## [WHAT IS NEEDED]
Every line containing "button" should be copied out. Go through the entries and find them.

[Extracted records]

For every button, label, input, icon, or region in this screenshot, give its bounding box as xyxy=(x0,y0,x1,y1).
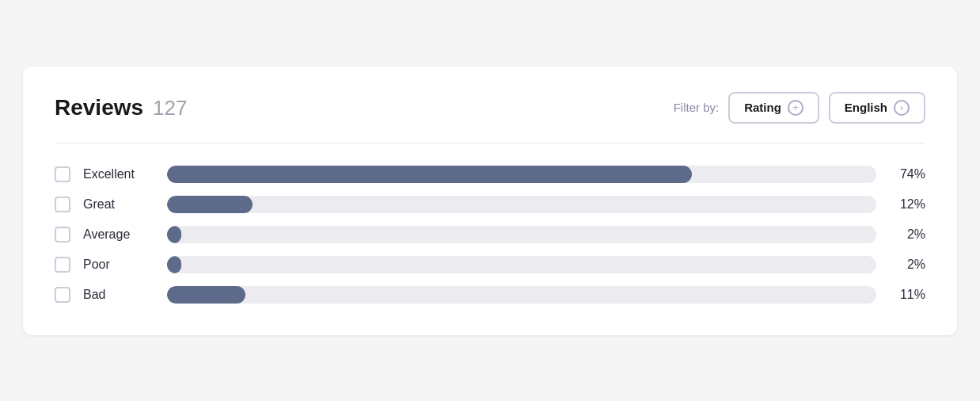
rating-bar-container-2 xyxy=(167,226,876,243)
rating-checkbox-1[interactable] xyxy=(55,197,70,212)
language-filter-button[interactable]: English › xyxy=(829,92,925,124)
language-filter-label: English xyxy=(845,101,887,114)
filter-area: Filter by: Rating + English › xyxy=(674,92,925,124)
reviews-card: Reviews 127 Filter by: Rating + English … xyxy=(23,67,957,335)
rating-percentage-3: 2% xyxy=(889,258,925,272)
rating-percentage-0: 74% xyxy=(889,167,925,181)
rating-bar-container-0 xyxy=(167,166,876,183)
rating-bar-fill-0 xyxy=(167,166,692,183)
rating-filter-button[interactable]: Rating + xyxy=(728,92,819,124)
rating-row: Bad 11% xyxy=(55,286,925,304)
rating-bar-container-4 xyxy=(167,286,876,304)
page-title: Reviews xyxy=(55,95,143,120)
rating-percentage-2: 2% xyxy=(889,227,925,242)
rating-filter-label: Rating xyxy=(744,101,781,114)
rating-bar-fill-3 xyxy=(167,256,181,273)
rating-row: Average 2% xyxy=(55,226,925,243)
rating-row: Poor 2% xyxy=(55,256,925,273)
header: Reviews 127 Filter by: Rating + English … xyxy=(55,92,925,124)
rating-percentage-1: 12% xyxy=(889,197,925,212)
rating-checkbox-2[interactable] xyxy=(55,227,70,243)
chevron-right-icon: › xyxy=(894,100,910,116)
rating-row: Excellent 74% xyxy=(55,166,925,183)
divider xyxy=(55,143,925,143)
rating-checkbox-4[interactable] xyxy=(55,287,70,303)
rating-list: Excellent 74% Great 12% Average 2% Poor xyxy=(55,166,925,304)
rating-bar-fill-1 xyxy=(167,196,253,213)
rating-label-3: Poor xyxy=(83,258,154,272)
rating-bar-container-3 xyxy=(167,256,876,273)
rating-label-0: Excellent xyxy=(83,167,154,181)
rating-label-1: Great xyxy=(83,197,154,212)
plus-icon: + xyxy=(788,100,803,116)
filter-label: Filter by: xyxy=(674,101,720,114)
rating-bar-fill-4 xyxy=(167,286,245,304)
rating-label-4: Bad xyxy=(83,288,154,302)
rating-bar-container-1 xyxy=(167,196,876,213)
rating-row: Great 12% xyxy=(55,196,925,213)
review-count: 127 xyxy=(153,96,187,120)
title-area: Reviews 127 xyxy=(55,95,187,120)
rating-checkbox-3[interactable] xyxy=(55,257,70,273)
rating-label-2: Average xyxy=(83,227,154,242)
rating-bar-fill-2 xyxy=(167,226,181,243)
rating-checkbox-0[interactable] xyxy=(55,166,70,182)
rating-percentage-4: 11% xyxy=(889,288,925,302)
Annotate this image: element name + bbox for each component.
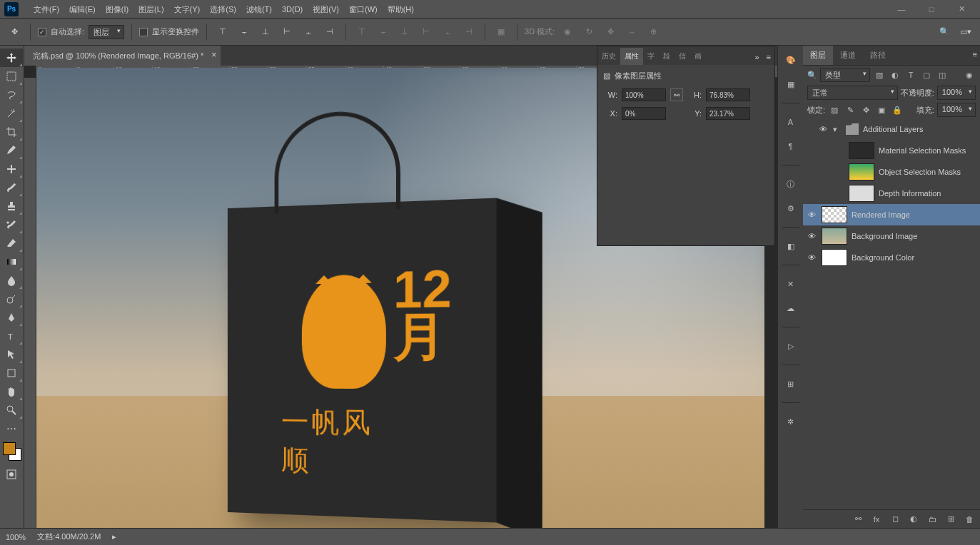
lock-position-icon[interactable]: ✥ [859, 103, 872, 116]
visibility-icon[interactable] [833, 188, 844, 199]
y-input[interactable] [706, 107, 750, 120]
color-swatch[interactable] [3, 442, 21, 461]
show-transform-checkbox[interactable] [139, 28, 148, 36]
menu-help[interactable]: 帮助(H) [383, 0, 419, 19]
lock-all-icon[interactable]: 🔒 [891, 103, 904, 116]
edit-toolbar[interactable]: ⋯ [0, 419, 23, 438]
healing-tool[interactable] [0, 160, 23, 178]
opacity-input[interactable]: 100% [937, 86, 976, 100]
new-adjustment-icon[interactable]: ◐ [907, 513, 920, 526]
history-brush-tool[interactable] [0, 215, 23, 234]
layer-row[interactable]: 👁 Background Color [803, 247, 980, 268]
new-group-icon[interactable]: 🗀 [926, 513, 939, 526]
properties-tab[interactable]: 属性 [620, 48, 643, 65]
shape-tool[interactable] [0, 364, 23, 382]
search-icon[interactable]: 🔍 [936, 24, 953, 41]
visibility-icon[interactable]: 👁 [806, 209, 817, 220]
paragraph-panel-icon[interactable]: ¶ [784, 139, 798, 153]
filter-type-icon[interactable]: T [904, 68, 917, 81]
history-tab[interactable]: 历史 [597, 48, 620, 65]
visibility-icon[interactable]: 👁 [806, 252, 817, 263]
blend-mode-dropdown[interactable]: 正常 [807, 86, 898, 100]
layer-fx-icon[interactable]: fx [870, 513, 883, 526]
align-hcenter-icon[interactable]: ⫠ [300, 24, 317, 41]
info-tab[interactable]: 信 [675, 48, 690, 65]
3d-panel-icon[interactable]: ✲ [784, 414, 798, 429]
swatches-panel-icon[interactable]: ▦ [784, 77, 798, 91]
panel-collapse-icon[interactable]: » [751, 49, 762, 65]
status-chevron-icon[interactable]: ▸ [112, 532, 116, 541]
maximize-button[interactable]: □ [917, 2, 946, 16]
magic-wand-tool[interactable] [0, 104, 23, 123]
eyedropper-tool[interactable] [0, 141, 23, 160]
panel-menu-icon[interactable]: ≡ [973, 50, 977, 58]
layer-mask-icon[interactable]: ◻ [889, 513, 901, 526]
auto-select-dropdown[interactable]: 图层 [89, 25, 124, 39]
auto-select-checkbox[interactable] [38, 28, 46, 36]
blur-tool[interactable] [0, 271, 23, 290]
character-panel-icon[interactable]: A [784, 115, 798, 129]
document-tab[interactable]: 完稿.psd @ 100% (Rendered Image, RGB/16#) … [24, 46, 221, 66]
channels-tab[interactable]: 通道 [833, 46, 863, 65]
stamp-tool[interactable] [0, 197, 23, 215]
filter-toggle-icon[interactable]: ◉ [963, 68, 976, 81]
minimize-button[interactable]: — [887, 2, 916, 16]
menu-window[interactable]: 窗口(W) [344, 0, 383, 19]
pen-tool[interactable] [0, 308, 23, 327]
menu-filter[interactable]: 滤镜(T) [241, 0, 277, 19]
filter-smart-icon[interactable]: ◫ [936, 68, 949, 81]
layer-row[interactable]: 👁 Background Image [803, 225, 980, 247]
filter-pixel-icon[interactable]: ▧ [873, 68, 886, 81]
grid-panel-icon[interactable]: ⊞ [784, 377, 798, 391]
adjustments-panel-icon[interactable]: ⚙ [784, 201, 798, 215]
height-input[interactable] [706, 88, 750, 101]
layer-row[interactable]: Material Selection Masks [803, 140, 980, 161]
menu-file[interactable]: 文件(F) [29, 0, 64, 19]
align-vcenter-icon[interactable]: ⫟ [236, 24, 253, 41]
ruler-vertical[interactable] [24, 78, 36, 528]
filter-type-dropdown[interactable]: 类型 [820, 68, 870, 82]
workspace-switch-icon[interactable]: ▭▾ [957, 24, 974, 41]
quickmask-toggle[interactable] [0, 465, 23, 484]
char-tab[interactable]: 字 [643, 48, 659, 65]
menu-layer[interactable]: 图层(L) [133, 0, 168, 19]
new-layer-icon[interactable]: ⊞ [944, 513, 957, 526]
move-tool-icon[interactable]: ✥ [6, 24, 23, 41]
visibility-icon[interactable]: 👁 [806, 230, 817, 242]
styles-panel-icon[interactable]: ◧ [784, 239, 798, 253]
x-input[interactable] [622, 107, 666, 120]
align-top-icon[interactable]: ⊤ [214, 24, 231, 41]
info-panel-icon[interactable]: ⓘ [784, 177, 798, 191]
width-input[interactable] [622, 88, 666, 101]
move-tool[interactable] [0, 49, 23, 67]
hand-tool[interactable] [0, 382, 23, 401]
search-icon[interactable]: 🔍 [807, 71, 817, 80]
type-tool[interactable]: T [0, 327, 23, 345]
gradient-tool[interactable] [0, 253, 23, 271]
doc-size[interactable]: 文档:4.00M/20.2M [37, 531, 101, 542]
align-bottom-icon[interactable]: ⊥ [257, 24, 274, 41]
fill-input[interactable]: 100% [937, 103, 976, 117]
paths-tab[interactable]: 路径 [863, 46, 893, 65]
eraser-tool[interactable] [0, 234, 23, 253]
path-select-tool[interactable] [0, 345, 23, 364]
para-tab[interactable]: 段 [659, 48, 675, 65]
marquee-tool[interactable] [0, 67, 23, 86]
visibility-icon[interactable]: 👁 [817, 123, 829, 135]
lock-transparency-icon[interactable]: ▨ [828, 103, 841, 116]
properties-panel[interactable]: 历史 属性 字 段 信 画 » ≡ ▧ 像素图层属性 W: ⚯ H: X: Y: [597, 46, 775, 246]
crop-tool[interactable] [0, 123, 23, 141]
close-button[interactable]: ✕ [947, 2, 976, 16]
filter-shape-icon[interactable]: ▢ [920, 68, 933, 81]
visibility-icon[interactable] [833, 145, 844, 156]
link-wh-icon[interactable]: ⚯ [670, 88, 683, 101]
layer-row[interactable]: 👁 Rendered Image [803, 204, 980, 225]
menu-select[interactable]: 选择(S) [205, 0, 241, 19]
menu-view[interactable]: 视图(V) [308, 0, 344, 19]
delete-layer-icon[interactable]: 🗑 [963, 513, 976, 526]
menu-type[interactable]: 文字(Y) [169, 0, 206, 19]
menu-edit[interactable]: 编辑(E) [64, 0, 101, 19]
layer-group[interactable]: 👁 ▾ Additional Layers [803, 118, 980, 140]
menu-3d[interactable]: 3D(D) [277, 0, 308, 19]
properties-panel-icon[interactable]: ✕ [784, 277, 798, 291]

## [TASK SOLUTION]
For every button, label, input, icon, or region in this screenshot, give its bounding box as xyxy=(x0,y0,x1,y1).
language-filter-button[interactable]: English › xyxy=(829,92,925,124)
rating-filter-button[interactable]: Rating + xyxy=(728,92,819,124)
maximize-button[interactable]: □ [917, 2, 946, 16]
minimize-button[interactable]: — [887, 2, 916, 16]
close-button[interactable]: ✕ [947, 2, 976, 16]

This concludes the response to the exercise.